EXERCISE REQUIREMENTS » Below are records; work out how many of their lines contain "bolt" and give only that number.

INFORMATION PROVIDED »
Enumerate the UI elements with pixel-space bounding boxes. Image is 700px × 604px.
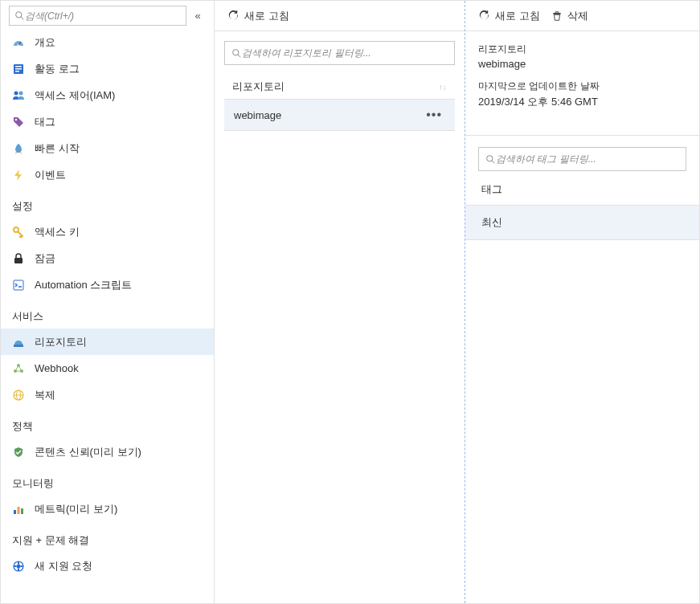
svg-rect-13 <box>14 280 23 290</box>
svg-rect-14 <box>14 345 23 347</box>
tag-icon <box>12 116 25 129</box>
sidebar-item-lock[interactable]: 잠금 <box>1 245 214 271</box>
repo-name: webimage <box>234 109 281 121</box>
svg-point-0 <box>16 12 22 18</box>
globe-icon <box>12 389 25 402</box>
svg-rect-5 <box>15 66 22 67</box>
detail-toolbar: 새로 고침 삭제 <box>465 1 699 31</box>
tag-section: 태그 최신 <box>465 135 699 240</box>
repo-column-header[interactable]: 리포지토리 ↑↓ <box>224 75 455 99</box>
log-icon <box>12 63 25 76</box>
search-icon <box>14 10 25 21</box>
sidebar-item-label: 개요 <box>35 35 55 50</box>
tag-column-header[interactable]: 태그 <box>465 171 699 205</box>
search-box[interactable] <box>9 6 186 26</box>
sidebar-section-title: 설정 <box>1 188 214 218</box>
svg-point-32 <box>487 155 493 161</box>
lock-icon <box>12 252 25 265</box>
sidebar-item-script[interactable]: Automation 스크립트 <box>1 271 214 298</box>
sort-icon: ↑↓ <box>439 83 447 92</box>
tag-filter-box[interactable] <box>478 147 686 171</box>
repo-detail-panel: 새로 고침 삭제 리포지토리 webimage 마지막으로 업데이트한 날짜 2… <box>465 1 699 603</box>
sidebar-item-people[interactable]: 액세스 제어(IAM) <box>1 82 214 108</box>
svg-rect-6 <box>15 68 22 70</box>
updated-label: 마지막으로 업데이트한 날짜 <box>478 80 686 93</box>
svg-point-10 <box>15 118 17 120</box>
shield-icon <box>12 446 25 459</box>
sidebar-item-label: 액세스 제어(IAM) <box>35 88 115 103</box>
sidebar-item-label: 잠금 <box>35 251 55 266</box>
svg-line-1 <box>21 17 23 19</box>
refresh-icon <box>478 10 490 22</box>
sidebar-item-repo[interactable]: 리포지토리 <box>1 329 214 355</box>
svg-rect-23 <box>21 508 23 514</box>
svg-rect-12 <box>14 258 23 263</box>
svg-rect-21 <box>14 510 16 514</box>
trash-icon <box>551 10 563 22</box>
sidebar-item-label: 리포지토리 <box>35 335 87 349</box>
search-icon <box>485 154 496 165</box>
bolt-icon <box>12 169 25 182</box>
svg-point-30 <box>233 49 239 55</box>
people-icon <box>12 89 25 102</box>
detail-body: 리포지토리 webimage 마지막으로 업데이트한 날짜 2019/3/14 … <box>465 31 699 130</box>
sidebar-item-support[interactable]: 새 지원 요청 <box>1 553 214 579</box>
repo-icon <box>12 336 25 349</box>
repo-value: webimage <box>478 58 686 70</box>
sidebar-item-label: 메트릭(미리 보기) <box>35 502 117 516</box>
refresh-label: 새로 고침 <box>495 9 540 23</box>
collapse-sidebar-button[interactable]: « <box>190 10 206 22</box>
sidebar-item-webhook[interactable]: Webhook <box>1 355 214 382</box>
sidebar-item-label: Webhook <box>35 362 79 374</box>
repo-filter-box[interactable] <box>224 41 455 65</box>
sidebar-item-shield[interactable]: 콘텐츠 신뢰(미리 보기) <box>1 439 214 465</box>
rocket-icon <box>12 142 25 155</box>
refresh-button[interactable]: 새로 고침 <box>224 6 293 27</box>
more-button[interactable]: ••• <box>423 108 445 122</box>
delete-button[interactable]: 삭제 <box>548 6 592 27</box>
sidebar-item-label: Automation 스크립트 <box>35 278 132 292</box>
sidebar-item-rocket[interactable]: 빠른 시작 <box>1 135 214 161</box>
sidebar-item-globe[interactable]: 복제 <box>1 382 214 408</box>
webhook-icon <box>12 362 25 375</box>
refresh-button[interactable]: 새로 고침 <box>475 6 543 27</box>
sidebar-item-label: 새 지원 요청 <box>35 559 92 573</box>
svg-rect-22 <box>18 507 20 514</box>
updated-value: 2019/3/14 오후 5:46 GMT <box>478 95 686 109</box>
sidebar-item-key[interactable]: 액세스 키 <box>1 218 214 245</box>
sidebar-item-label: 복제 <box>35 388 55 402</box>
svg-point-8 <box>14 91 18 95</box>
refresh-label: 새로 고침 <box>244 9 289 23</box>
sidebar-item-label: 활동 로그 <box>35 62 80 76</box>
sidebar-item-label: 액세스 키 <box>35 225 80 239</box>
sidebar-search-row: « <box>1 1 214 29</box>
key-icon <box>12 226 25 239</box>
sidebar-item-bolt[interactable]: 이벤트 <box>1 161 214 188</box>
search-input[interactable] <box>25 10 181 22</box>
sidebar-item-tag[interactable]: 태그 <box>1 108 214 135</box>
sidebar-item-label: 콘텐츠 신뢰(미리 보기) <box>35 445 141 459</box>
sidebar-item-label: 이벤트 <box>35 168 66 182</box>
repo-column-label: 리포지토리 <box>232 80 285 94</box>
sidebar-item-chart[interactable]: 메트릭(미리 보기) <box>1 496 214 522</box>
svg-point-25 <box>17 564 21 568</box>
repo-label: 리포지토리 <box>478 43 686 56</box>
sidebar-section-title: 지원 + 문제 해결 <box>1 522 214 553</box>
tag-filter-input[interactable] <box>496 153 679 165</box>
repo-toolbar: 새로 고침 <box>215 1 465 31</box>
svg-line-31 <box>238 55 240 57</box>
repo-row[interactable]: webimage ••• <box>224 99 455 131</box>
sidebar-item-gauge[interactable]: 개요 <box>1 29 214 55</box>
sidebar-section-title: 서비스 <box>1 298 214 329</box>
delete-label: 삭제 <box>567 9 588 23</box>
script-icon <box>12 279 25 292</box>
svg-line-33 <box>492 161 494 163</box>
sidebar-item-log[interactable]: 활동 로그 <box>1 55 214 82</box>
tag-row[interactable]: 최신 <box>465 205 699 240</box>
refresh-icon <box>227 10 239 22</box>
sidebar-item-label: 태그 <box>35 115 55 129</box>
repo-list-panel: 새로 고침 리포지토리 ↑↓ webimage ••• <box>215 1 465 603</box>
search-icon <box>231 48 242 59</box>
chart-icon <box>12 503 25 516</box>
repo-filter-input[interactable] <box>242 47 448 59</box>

RESULT FOR THIS TASK » 2